— Recorded data —

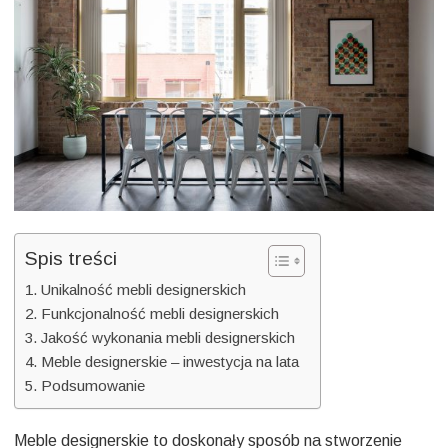
unikalną
przestrze
w
swoim
domu
Spis treści
Unikalność mebli designerskich
Funkcjonalność mebli designerskich
Jakość wykonania mebli designerskich
Meble designerskie – inwestycja na lata
Podsumowanie
Meble designerskie to doskonały sposób na stworzenie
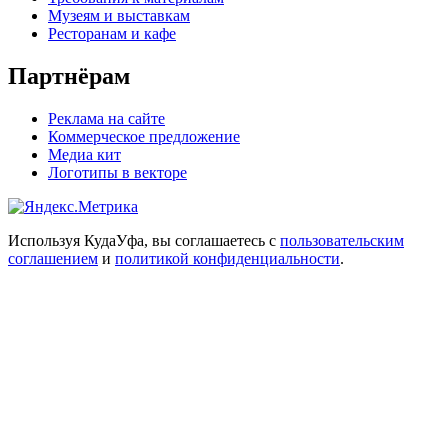
Музеям и выставкам
Ресторанам и кафе
Партнёрам
Реклама на сайте
Коммерческое предложение
Медиа кит
Логотипы в векторе
Используя КудаУфа, вы соглашаетесь с
пользовательским
соглашением
и
политикой конфиденциальности
.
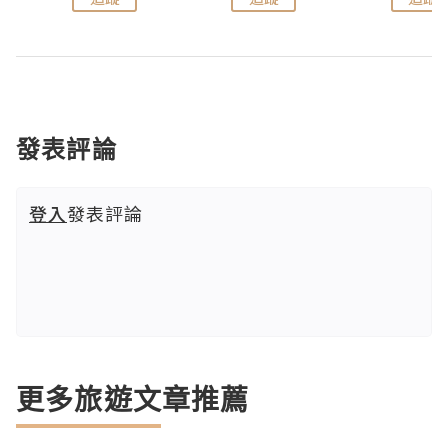
發表評論
登入
發表評論
更多旅遊文章推薦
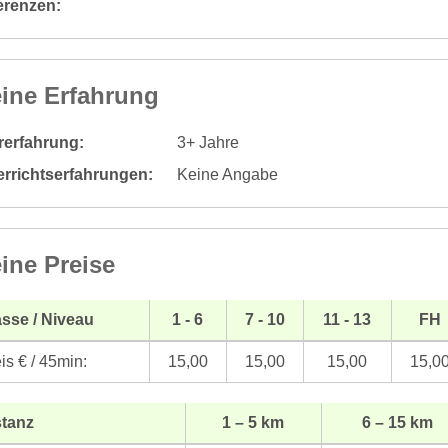
erenzen:
ine Erfahrung
rerfahrung:
3+ Jahre
errichtserfahrungen:
Keine Angabe
ine Preise
sse / Niveau
1 - 6
7 - 10
11 - 13
FH
is € / 45min:
15,00
15,00
15,00
15,0
stanz
1 – 5 km
6 – 15 km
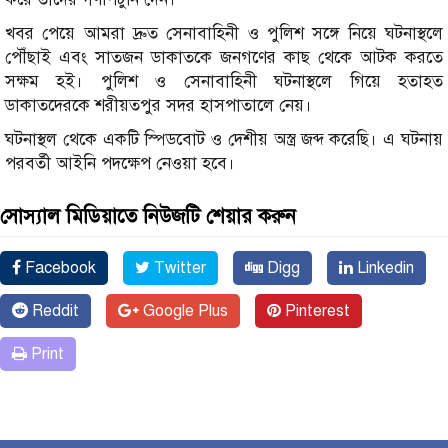
খবর পেয়ে আমরা দ্রুত সেনাবাহিনী ও পুলিশ সঙ্গে নিয়ে ঘটনাস্থলে
পৌঁছাই এবং সাতজন ডাকাতকে জনগণের কাছ থেকে আটক করতে
সক্ষম হই। পুলিশ ও সেনাবাহিনী ঘটনাস্থলে গিয়ে হতাহত
ডাকাতদেরকে শরীয়তপুর সদর হাসপাতালে নেয়।
ঘটনাস্থল থেকে একটি স্পিডবোট ও দেশীয় অস্ত্র জব্দ করেছি। এ ঘটনায়
পরবর্তী আইনি পদক্ষেপ নেওয়া হবে।
সোস্যাল মিডিয়াতে নিউজটি শেয়ার করুন
Facebook
Twitter
Digg
Linkedin
Reddit
Google Plus
Pinterest
Print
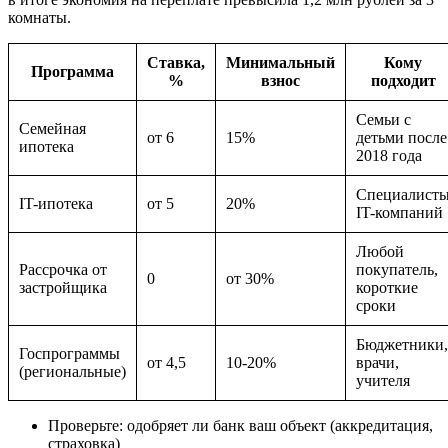
комнаты.
Ставка,
Минимальный
Кому
Программа
%
взнос
подходит
Семьи с
Семейная
от 6
15%
детьми после
ипотека
2018 года
Специалист
IT-ипотека
от 5
20%
IT-компаний
Любой
Рассрочка от
покупатель,
0
от 30%
застройщика
короткие
сроки
Бюджетники,
Госпрограммы
от 4,5
10-20%
врачи,
(региональные)
учителя
Проверьте: одобряет ли банк ваш объект (аккредитация,
страховка)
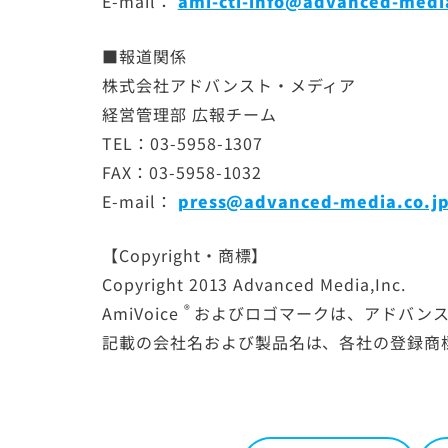
E-mail：
ami-cti-info@advanced-medi
■報道関係
株式会社アドバンスト・メディア
経営管理部 広報チーム
TEL：03-5958-1307
FAX：03-5958-1032
E-mail：
press@advanced-media.co.j
【Copyright・商標】
Copyright 2013 Advanced Media,Inc.
®
AmiVoice
およびロゴマークは、アドバンス
記載の会社名および製品名は、各社の登録商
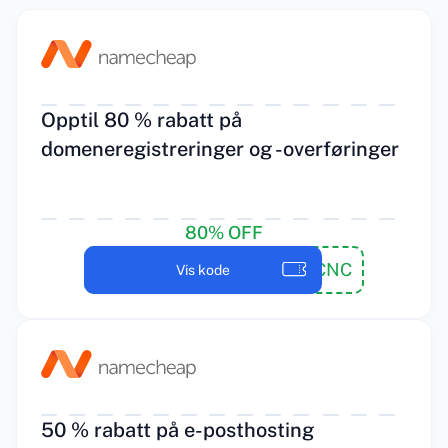
Opptil 80 % rabatt på
domeneregistreringer og -overføringer
80% OFF
COUPONFCNC
Vis kode
50 % rabatt på e-posthosting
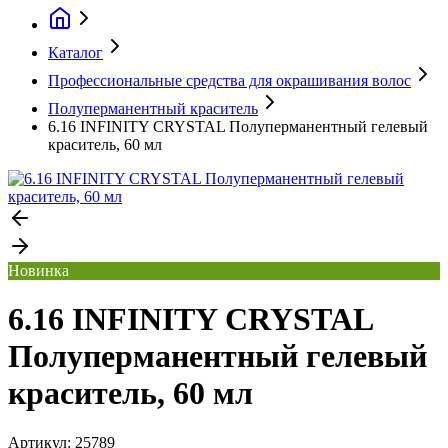
Каталог
Профессиональные средства для окрашивания волос
Полуперманентный краситель
6.16 INFINITY CRYSTAL Полуперманентный гелевый
краситель, 60 мл
Новинка
6.16 INFINITY CRYSTAL
Полуперманентный гелевый
краситель, 60 мл
Артикул:
25789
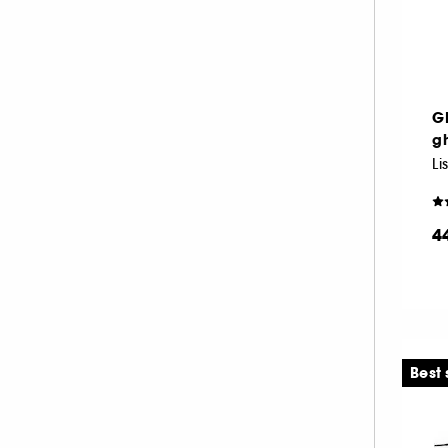
G
g
Li
4
Best 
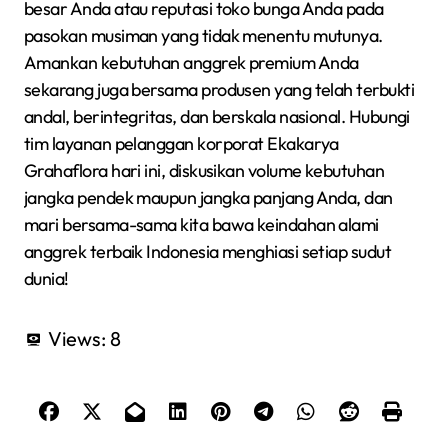
besar Anda atau reputasi toko bunga Anda pada
pasokan musiman yang tidak menentu mutunya.
Amankan kebutuhan anggrek premium Anda
sekarang juga bersama produsen yang telah terbukti
andal, berintegritas, dan berskala nasional. Hubungi
tim layanan pelanggan korporat Ekakarya
Grahaflora hari ini, diskusikan volume kebutuhan
jangka pendek maupun jangka panjang Anda, dan
mari bersama-sama kita bawa keindahan alami
anggrek terbaik Indonesia menghiasi setiap sudut
dunia!
Views:
8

— Problem to solve —
Output the entries above exactly. Drop the pictures.

— Result of the task —
unikalną
przestrze
w
swoim
domu
Spis treści
Unikalność mebli designerskich
Funkcjonalność mebli designerskich
Jakość wykonania mebli designerskich
Meble designerskie – inwestycja na lata
Podsumowanie
Meble designerskie to doskonały sposób na stworzenie
Музеям и выставкам
Ресторанам и кафе
Партнёрам
Реклама на сайте
Коммерческое предложение
Медиа кит
Логотипы в векторе
Используя КудаУфа, вы соглашаетесь с
пользовательским
соглашением
и
политикой конфиденциальности
.
發表評論
登入
發表評論
更多旅遊文章推薦
erenzen:
ine Erfahrung
rerfahrung:
3+ Jahre
errichtserfahrungen:
Keine Angabe
ine Preise
sse / Niveau
1 - 6
7 - 10
11 - 13
FH
is € / 45min:
15,00
15,00
15,00
15,0
stanz
1 – 5 km
6 – 15 km
খবর পেয়ে আমরা দ্রুত সেনাবাহিনী ও পুলিশ সঙ্গে নিয়ে ঘটনাস্থলে
পৌঁছাই এবং সাতজন ডাকাতকে জনগণের কাছ থেকে আটক করতে
সক্ষম হই। পুলিশ ও সেনাবাহিনী ঘটনাস্থলে গিয়ে হতাহত
ডাকাতদেরকে শরীয়তপুর সদর হাসপাতালে নেয়।
ঘটনাস্থল থেকে একটি স্পিডবোট ও দেশীয় অস্ত্র জব্দ করেছি। এ ঘটনায়
পরবর্তী আইনি পদক্ষেপ নেওয়া হবে।
সোস্যাল মিডিয়াতে নিউজটি শেয়ার করুন
Facebook
Twitter
Digg
Linkedin
Reddit
Google Plus
Pinterest
Print
комнаты.
Ставка,
Минимальный
Кому
Программа
%
взнос
подходит
Семьи с
Семейная
от 6
15%
детьми после
ипотека
2018 года
Специалист
IT-ипотека
от 5
20%
IT-компаний
Любой
Рассрочка от
покупатель,
0
от 30%
застройщика
короткие
сроки
Бюджетники,
Госпрограммы
от 4,5
10-20%
врачи,
(региональные)
учителя
Проверьте: одобряет ли банк ваш объект (аккредитация,
страховка)
E-mail：
ami-cti-info@advanced-medi
■報道関係
株式会社アドバンスト・メディア
経営管理部 広報チーム
TEL：03-5958-1307
FAX：03-5958-1032
E-mail：
press@advanced-media.co.j
【Copyright・商標】
Copyright 2013 Advanced Media,Inc.
®
AmiVoice
およびロゴマークは、アドバンス
記載の会社名および製品名は、各社の登録商
Opptil 80 % rabatt på
domeneregistreringer og -overføringer
80% OFF
COUPONFCNC
Vis kode
50 % rabatt på e-posthosting
Каталог
Профессиональные средства для окрашивания волос
Полуперманентный краситель
6.16 INFINITY CRYSTAL Полуперманентный гелевый
краситель, 60 мл
Новинка
6.16 INFINITY CRYSTAL
Полуперманентный гелевый
краситель, 60 мл
Артикул:
25789
G
g
Li
4
Best 
besar Anda atau reputasi toko bunga Anda pada
pasokan musiman yang tidak menentu mutunya.
Amankan kebutuhan anggrek premium Anda
sekarang juga bersama produsen yang telah terbukti
andal, berintegritas, dan berskala nasional. Hubungi
tim layanan pelanggan korporat Ekakarya
Grahaflora hari ini, diskusikan volume kebutuhan
jangka pendek maupun jangka panjang Anda, dan
mari bersama-sama kita bawa keindahan alami
anggrek terbaik Indonesia menghiasi setiap sudut
dunia!
Views:
8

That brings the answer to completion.